DocSpider: a dataset of cross-domain natural language querying for MongoDB


ÖZER A. G., ÇEKİNEL R. F., TOROSLU İ. H., KARAGÖZ P.

NATURAL LANGUAGE PROCESSING, cilt.31, sa.6, ss.1367-1398, 2025 (SCI-Expanded, AHCI, SSCI, Scopus) identifier identifier

  • Yayın Türü: Makale / Tam Makale
  • Cilt numarası: 31 Sayı: 6
  • Basım Tarihi: 2025
  • Doi Numarası: 10.1017/nlp.2024.63
  • Dergi Adı: NATURAL LANGUAGE PROCESSING
  • Derginin Tarandığı İndeksler: Science Citation Index Expanded (SCI-EXPANDED), Arts and Humanities Citation Index (AHCI), Social Sciences Citation Index (SSCI), Scopus
  • Sayfa Sayıları: ss.1367-1398
  • Orta Doğu Teknik Üniversitesi Adresli: Evet

Özet

Natural language querying allows users to formulate questions in a natural language without requiring specific knowledge of the database query language.

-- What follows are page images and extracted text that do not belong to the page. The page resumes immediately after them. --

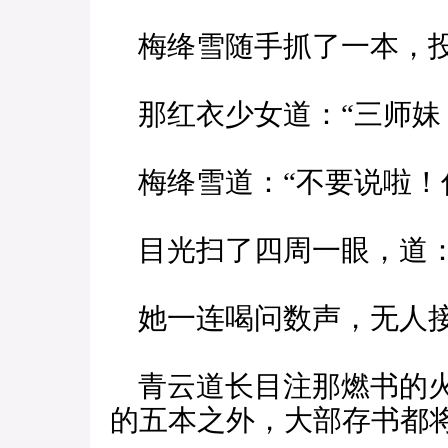
梅绛雪随手抓了一本，
那红衣少女道：“三师妹
梅绛雪道：“不要说啦！
目光扫了四周一眼，道：
她一连喝问数声，无人
青云道长目注那燃书的火
的五本之外，大部存书都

Large language models have been very successful in addressing the text-to-SQL problem, which is about translating given questions in textual form into SQL statements. Document-oriented NoSQL databases are gaining popularity in the era of big data due to their ability to handle vast amounts of semi-structured data and provide advanced querying functionalities. However, studies on text-to-NoSQL systems, particularly on systems targeting document databases, are very scarce. In this study, we utilize large language models to create a cross-domain natural language to document database query dataset, DocSpider, leveraging the well-known text-to-SQL challenge dataset Spider. As a document database, we use MongoDB. Furthermore, we conduct experiments to assess the effectiveness of the DocSpider dataset to fine-tune a text-to-NoSQL model against a cross-language transfer learning approach, SQL-to-NoSQL, and zero-shot instruction prompting. The experimental results reveal a significant improvement in the execution accuracy of fine-tuned language models when utilizing the DocSpider dataset.